My objective is to run multiple reinforcement learning programs, using the Stable_Baselines3 library, at the same time. What I notice is that as I increase the number of programs, the iteration speed of the program gradually decreases, which is quite surprising since each program should be running on a different process (core).
Here is my program:
from joblib import Parallel, delayed
import gym
# from sbx import SAC
import torch
from stable_baselines3 import SAC
def train():
env = gym.make("Humanoid-v4")
model = SAC("MlpPolicy", env, verbose=1)
model.learn(total_timesteps=7e5, progress_bar=True)
def train_model():
train()
if __name__ == '__main__':
num_of_programs = 1
Parallel(n_jobs=10)(delayed(train)() for i in range(num_of_programs))
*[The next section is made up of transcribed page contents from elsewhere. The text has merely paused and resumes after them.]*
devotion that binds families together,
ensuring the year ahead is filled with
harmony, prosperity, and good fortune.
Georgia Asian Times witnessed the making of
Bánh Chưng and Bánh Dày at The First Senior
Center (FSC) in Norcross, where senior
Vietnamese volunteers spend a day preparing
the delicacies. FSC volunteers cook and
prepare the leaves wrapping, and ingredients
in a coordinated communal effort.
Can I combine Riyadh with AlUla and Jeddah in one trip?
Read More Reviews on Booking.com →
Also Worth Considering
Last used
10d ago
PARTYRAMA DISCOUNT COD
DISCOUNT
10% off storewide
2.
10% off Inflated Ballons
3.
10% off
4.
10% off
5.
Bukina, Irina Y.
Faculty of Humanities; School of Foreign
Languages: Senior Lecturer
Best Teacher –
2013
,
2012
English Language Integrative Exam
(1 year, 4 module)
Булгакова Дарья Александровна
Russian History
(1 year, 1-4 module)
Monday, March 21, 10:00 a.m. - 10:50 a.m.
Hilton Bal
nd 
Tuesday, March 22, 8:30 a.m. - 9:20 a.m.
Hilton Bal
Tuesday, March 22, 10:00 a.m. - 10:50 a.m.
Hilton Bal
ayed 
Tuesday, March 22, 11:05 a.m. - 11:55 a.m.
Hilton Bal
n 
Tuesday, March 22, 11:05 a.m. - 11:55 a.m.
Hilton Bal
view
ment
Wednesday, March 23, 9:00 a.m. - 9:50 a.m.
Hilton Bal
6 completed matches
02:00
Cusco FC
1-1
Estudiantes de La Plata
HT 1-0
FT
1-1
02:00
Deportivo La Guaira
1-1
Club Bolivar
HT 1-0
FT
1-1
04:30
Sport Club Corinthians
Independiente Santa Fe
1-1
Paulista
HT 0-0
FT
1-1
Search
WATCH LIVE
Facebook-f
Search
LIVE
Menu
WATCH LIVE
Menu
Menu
num_of_programs is used to control the number of programs I am trying to run in parallel.
Here are some statistics -
Number of programs Iteration speed
1 1 ~102 it/s
2 3 ~60 it/s
3 10 ~ 20 it/s
I made sure to request enough resources so that there isn't a resource constraint. This is how I request my resources using slurm - srun --time=10:00:00 --nodes=1 --cpus-per-task=16 --mem=32G --partition=gpu --gres=gpu:a100-pcie:1 --pty /usr/bin/bash
Therefore I have 16 cpus, 32G memory and a 40 GB GPU.
I noticed the same issue when I moved from stable_baselines3 to sbx. While stable_baselines3 using torch as its deep learning library, the latter uses JAX.